Operating System	Version
Windows	Windows 10
Mac OS	Mojave version 10.14.6

Open in a new tab

Table 2.

Input file example

ID	Gene Symbol	Description	Log2FC	AdjPValue
Q4U4S6	Xirp2	Xin actin-binding repeat-containing protein 2 OS=Mus musculus OX=10090 GN=Xirp2 PE=1 SV=1	6.64	1.33E-08
Q497D7	Rpl30fo	Rpl30 protein OS=Mus musculus OX=10090 GN=Rpl30 PE=2 SV=1	2.14	0.8
Q9CPP6	Ndufa5	NADH dehydrogenase [ubiquinone] 1 alpha subcomplex subunit 5 OS=Mus musculus OX=10090 GN=Ndufa5 PE=1 SV=3	-1.52	6.24E-08
P09055	Itgb1	Integrin beta-1 OS=Mus musculus OX=10090 GN=Itgb1 PE=1 SV=1	0.08	6.29E-08
…	…	…	...	…

Open in a new tab

Step-by-step method details

Step 1: Installing and initializing the OmicsVolcano software tool

Timing: <3 min

1.
Download the OmicsVolcano software from the GitHub repository as zip folder.
2.
Unzip the folder into a directory of your choice, such as onto the Desktop.
3.
Open RStudio.
4.
Open the R script OmicsVolcano_App.r through RStudio, by selecting “File,” then select “Open File” and select OmicsVolcano_App.r that will be loaded into the RStudio interface.
5.
Once the OmicsVolcano_App.r is loaded on the interface press the “Run App” button to load the OmicsVolcano software. Ensure that the “Run in Window” or "Run External" selection is checked when you press “Run App” (Figure 2).

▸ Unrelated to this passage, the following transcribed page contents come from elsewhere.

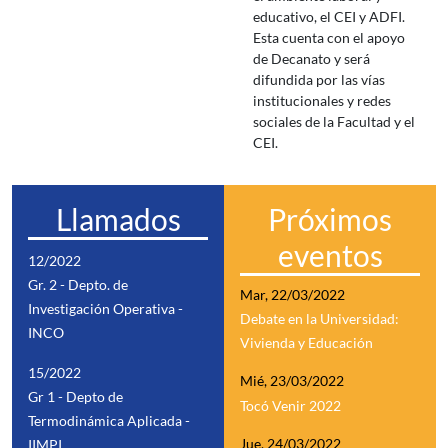
educativo, el CEI y ADFI.
Esta cuenta con el apoyo
de Decanato y será
difundida por las vías
institucionales y redes
sociales de la Facultad y el
CEI.
Llamados
Próximos
eventos
12/2022
Gr. 2 - Depto. de
Mar, 22/03/2022
Investigación Operativa -
Debate en la Universidad:
INCO
Vivienda y Educación
15/2022
Mié, 23/03/2022
Gr 1 - Depto de
Tocó Venir 2022
Termodinámica Aplicada -
Jue, 24/03/2022
IIMPI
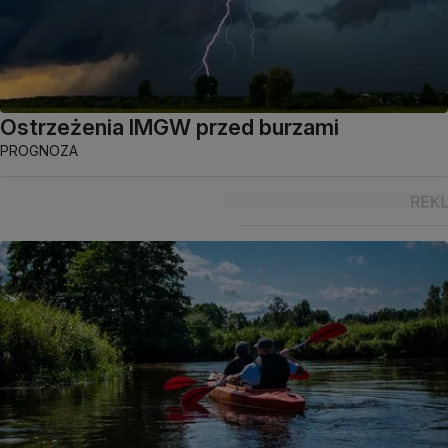
Ostrzeżenia IMGW przed burzami
PROGNOZA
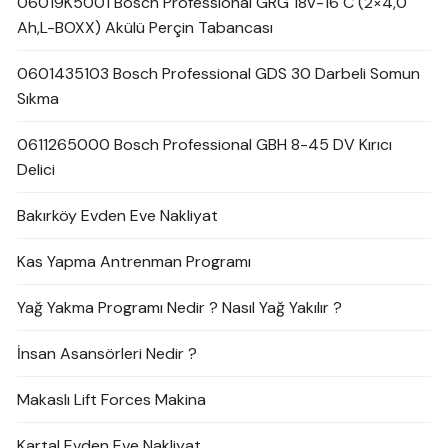
06019K5001 Bosch Professional GRG 18V-16 C (2×4,0
Ah,L-BOXX) Akülü Perçin Tabancası
0601435103 Bosch Professional GDS 30 Darbeli Somun
Sıkma
0611265000 Bosch Professional GBH 8-45 DV Kırıcı
Delici
Bakırköy Evden Eve Nakliyat
Kas Yapma Antrenman Programı
Yağ Yakma Programı Nedir ? Nasıl Yağ Yakılır ?
İnsan Asansörleri Nedir ?
Makaslı Lift Forces Makina
Kartal Evden Eve Nakliyat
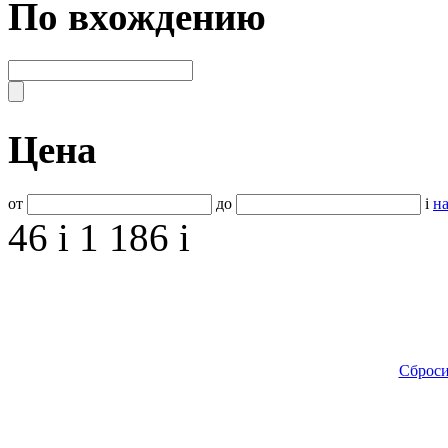
По вхождению
Цена
от
до
i
на
46
i
1 186
i
Сброси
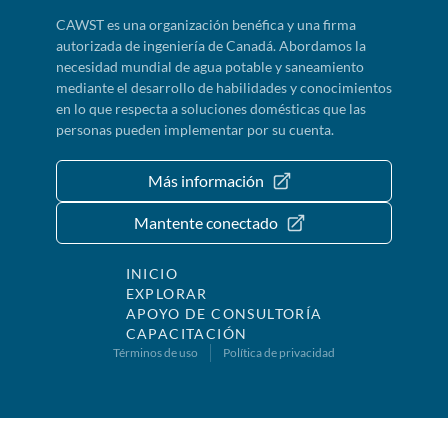
CAWST es una organización benéfica y una firma
autorizada de ingeniería de Canadá. Abordamos la
necesidad mundial de agua potable y saneamiento
mediante el desarrollo de habilidades y conocimientos
en lo que respecta a soluciones domésticas que las
personas pueden implementar por su cuenta.
Más información
Mantente conectado
INICIO
EXPLORAR
APOYO DE CONSULTORÍA
CAPACITACIÓN
Términos de uso
Política de privacidad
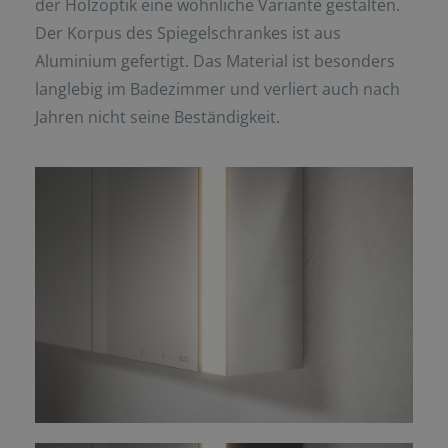
der Holzoptik eine wohnliche Variante gestalten.
Der Korpus des Spiegelschrankes ist aus
Aluminium gefertigt. Das Material ist besonders
langlebig im Badezimmer und verliert auch nach
Jahren nicht seine Beständigkeit.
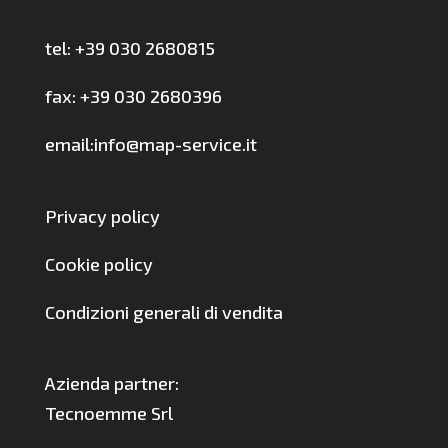
tel: +39 030 2680815
fax: +39 030 2680396
email:info@map-service.it
Privacy policy
Cookie policy
Condizioni generali di vendita
Azienda partner:
Tecnoemme Srl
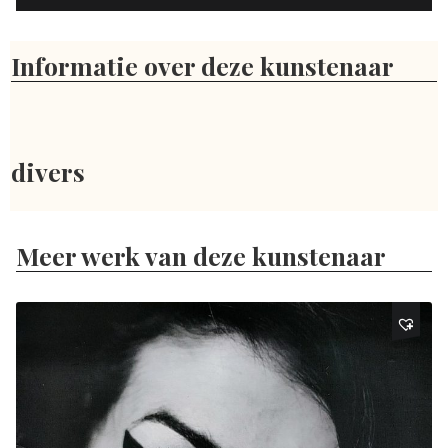
Informatie over deze kunstenaar
divers
Meer werk van deze kunstenaar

CRITICAL: Check that RStudio is working correctly. Troubleshooting 1

CRITICAL: Mac OS users are required to install the XQuartz app from https://www.xquartz.org.

Note: Once the software is downloaded and functional, steps 1–5 do not need to be repeated for future and continued use of the OmicsVolcano software.

Initializing the OmicsVolcano software in R studio

Screen capture indicating how to select the run app in R studio to open the software.

Step 2: Visualizing omics data

Timing: 5 min

There are three menu options under the Home Page heading that enable the visualization and exploration of the data.

6.
Press the File – Open… tab to upload a user provided input file in a .txt format, not applicable (NA) or empty fields are allowed.
Note: A demo file can be used for a test run. The demo file designated demofile.txt can be downloaded by selecting File – Open… - Download demo file to local PC. This demo file will be automatically downloaded in the user-selected folder and then used to visualize the data.
- (a)
  If the file data is not formatted according to the instructions described in the Materials and equipment then an error message will be displayed: “File Loading Error in Data Input File! Please check the number of columns or select the correct field separator character. Alternatively, review the Help Page for the file input format requirements.”
- (b)
  If the data has duplicates, for example in proteomic data sets when there are multiple isoforms of proteins, the default option of the software is to add a numerical extension for each duplicate in order of their appearance in the file provided. This is done so that duplicate names of proteins are not lost when they are visualized. However, if there are no duplicates in the data then the “Check for Duplicates” option can be unselected in the File - Open… - Check for Duplicates.

7.
Press Open…, select input file, and the data will appear in a table with the headings used in the input file. The headings can be toggled to order the data alphabetically, in an ascending or descending order of log2 fold changes, or based on the adjusted p values. Troubleshooting 2
8.
Select File Separator. Troubleshooting 3
9.
To visualize the data select Explore tab and then select Plot. This generates a volcano plot where the significantly increased and reduced data points are colored in red and blue, respectively. Non-significant data points are shown in gray (Figure 3). Any data point can be labeled by clicking on the plotted data points (see 12). Troubleshooting 4
10.
The significance and vertical thresholds can be adjusted from the right-side panel named Threshold.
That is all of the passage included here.